● Stored entries:
----------------------------------------

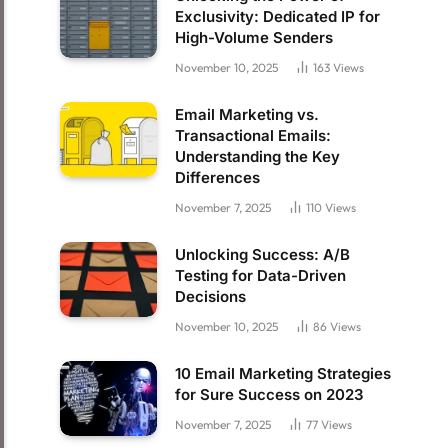
Exclusivity: Dedicated IP for
High-Volume Senders
November 10, 2025
163
Views
Email Marketing vs.
Transactional Emails:
Understanding the Key
Differences
November 7, 2025
110
Views
Unlocking Success: A/B
Testing for Data-Driven
Decisions
November 10, 2025
86
Views
10 Email Marketing Strategies
for Sure Success on 2023
November 7, 2025
77
Views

----------------------------------------

● What you have to do:
Only the lines from the one containing "Differences" through the final line of the data belong in the answer, repeated exactly.

● Solution to this task:
Differences
November 7, 2025
110
Views
Unlocking Success: A/B
Testing for Data-Driven
Decisions
November 10, 2025
86
Views
10 Email Marketing Strategies
for Sure Success on 2023
November 7, 2025
77
Views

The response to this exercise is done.